Quick bites of history
The Albemarle Private Hotel was built as a temperance hotel. Nineteenth century social reformers formed temperance societies in an attempt to reduce the use and abuse of alcohol which was seen as a cause of poverty, ill health and immorality.
The hotel was built in 1906 at the height of the Edwardian building boom in the Cuba Street area, due in part to the electrification of Wellington’s horse-drawn tram system in 1904 and a sharp rise in the city’s population.
The hotel appears to have generally served a working class clientele of tradesmen. During WWI many of the hotel residents were listed in the ballots and called up to serve in the armed forces. The professions of Albemarle Private Hotel residents noted in these ballots include labourers, engine drivers, butchers and tinsmiths. The building was later listed as a boarding house in 1950-1951, and finally as a massage parlour, at a time when the area around Cuba, Vivian and Ghuznee Streets was known as Wellington city’s Red Light District.

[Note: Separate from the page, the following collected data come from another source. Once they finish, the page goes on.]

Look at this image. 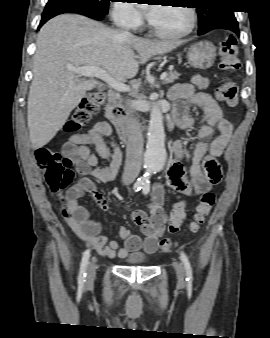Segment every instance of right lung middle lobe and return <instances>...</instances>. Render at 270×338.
Masks as SVG:
<instances>
[{"instance_id":"obj_1","label":"right lung middle lobe","mask_w":270,"mask_h":338,"mask_svg":"<svg viewBox=\"0 0 270 338\" xmlns=\"http://www.w3.org/2000/svg\"><path fill=\"white\" fill-rule=\"evenodd\" d=\"M109 1L112 0H49L45 9H85L102 14L108 13Z\"/></svg>"}]
</instances>
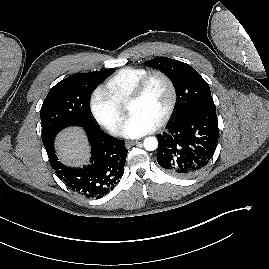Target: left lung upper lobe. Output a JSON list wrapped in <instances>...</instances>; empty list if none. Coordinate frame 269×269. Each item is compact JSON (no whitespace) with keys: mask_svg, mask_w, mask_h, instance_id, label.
<instances>
[{"mask_svg":"<svg viewBox=\"0 0 269 269\" xmlns=\"http://www.w3.org/2000/svg\"><path fill=\"white\" fill-rule=\"evenodd\" d=\"M144 64L159 69L171 79L178 97V108L174 122L184 119L193 112L216 111L208 84L187 63L158 57L146 61Z\"/></svg>","mask_w":269,"mask_h":269,"instance_id":"left-lung-upper-lobe-1","label":"left lung upper lobe"}]
</instances>
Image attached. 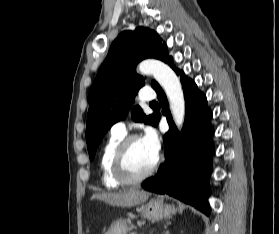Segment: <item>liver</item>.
Returning a JSON list of instances; mask_svg holds the SVG:
<instances>
[{"label": "liver", "instance_id": "obj_1", "mask_svg": "<svg viewBox=\"0 0 279 234\" xmlns=\"http://www.w3.org/2000/svg\"><path fill=\"white\" fill-rule=\"evenodd\" d=\"M150 193L131 189L119 193H98L91 197V200L98 199L109 205L118 207H132L146 201Z\"/></svg>", "mask_w": 279, "mask_h": 234}]
</instances>
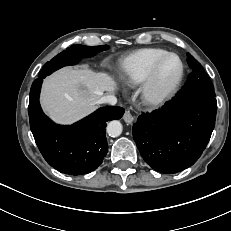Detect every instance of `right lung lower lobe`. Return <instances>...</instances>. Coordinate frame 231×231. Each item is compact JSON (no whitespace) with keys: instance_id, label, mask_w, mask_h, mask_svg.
Instances as JSON below:
<instances>
[{"instance_id":"98d812e1","label":"right lung lower lobe","mask_w":231,"mask_h":231,"mask_svg":"<svg viewBox=\"0 0 231 231\" xmlns=\"http://www.w3.org/2000/svg\"><path fill=\"white\" fill-rule=\"evenodd\" d=\"M42 81L43 78L38 77L33 82L28 106L30 128L41 154L61 173L82 175L94 171L108 152L106 124L112 119H120L124 109L106 106L74 125H57L40 107Z\"/></svg>"}]
</instances>
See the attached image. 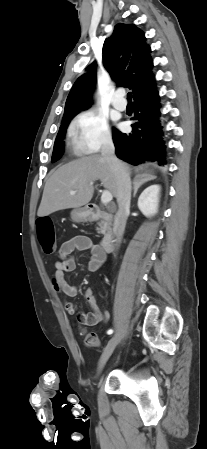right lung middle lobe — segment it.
I'll return each mask as SVG.
<instances>
[{
	"instance_id": "1",
	"label": "right lung middle lobe",
	"mask_w": 207,
	"mask_h": 449,
	"mask_svg": "<svg viewBox=\"0 0 207 449\" xmlns=\"http://www.w3.org/2000/svg\"><path fill=\"white\" fill-rule=\"evenodd\" d=\"M69 117L67 119L62 120V124L60 126L59 132L57 134L56 140H55V144H54V149H53V154H52V162H56L57 160L60 159V157L63 154V146H64V136L66 133V128L70 122V120L73 118Z\"/></svg>"
}]
</instances>
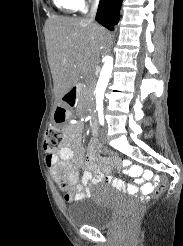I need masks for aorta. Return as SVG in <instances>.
I'll list each match as a JSON object with an SVG mask.
<instances>
[{
    "mask_svg": "<svg viewBox=\"0 0 183 246\" xmlns=\"http://www.w3.org/2000/svg\"><path fill=\"white\" fill-rule=\"evenodd\" d=\"M113 70V58L109 55L104 58V65L100 72V76L96 85V109H103V100L106 87L108 85L109 79L111 77Z\"/></svg>",
    "mask_w": 183,
    "mask_h": 246,
    "instance_id": "obj_1",
    "label": "aorta"
}]
</instances>
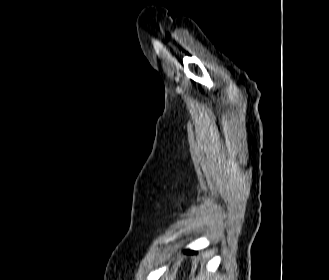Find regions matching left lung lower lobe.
I'll list each match as a JSON object with an SVG mask.
<instances>
[{
	"label": "left lung lower lobe",
	"instance_id": "left-lung-lower-lobe-1",
	"mask_svg": "<svg viewBox=\"0 0 329 280\" xmlns=\"http://www.w3.org/2000/svg\"><path fill=\"white\" fill-rule=\"evenodd\" d=\"M185 254H196L195 251H190V250H184L183 251Z\"/></svg>",
	"mask_w": 329,
	"mask_h": 280
}]
</instances>
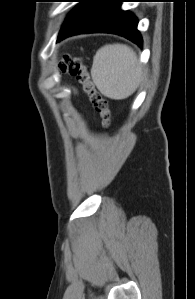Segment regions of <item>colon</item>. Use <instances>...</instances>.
Masks as SVG:
<instances>
[{
	"mask_svg": "<svg viewBox=\"0 0 195 299\" xmlns=\"http://www.w3.org/2000/svg\"><path fill=\"white\" fill-rule=\"evenodd\" d=\"M59 70L68 72L76 78L96 110L107 121L111 113L109 101L97 90L83 59L79 56L65 55L60 63Z\"/></svg>",
	"mask_w": 195,
	"mask_h": 299,
	"instance_id": "1",
	"label": "colon"
}]
</instances>
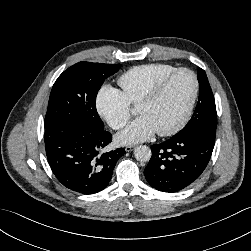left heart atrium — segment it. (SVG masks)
<instances>
[{
  "instance_id": "left-heart-atrium-1",
  "label": "left heart atrium",
  "mask_w": 251,
  "mask_h": 251,
  "mask_svg": "<svg viewBox=\"0 0 251 251\" xmlns=\"http://www.w3.org/2000/svg\"><path fill=\"white\" fill-rule=\"evenodd\" d=\"M155 132L150 120L146 116H139L117 135V141L122 145L135 144L151 138Z\"/></svg>"
}]
</instances>
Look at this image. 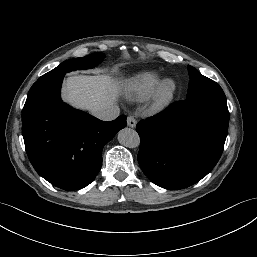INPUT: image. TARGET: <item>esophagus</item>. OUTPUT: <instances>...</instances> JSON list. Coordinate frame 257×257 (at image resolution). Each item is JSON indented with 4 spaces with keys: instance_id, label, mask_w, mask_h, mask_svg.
<instances>
[{
    "instance_id": "esophagus-1",
    "label": "esophagus",
    "mask_w": 257,
    "mask_h": 257,
    "mask_svg": "<svg viewBox=\"0 0 257 257\" xmlns=\"http://www.w3.org/2000/svg\"><path fill=\"white\" fill-rule=\"evenodd\" d=\"M136 124H137V121H136V119H135L134 116H129V117L127 118V125H128L129 127L135 128Z\"/></svg>"
}]
</instances>
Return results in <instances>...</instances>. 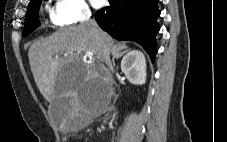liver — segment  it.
Returning <instances> with one entry per match:
<instances>
[{"mask_svg": "<svg viewBox=\"0 0 227 142\" xmlns=\"http://www.w3.org/2000/svg\"><path fill=\"white\" fill-rule=\"evenodd\" d=\"M100 32L110 52L127 48L125 43L115 44L109 34L102 30ZM75 51L78 53L74 54ZM28 57L40 93L49 103L66 94L73 105L72 117L78 115L83 96L90 89L101 86L105 80L109 83L112 81L111 74L107 78L93 69L95 61L105 60L99 43L93 38L89 28L82 24L59 29L49 37L34 42L29 48ZM89 57L93 61L84 60ZM75 62L76 67L73 66ZM69 66L70 70L77 68L73 72L74 78H66V73H70ZM68 128L64 129L65 132H68Z\"/></svg>", "mask_w": 227, "mask_h": 142, "instance_id": "obj_1", "label": "liver"}]
</instances>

The most notable personality associated with the property during these years was Clare Hallam (1885-1976), a property owner and boarding-house keeper who made her name and fortune from her willingness to rent boarding house accommodation to homeless alcoholics and others who struggled to find long-term housing.
The building has remained relatively unchanged for over 100 years and contributes to the sense of place and continuity of the Cuba Street Heritage Area.
By working closely with the applicant, the Council has ensured a viable long-term future for the building without compromising its important heritage qualities.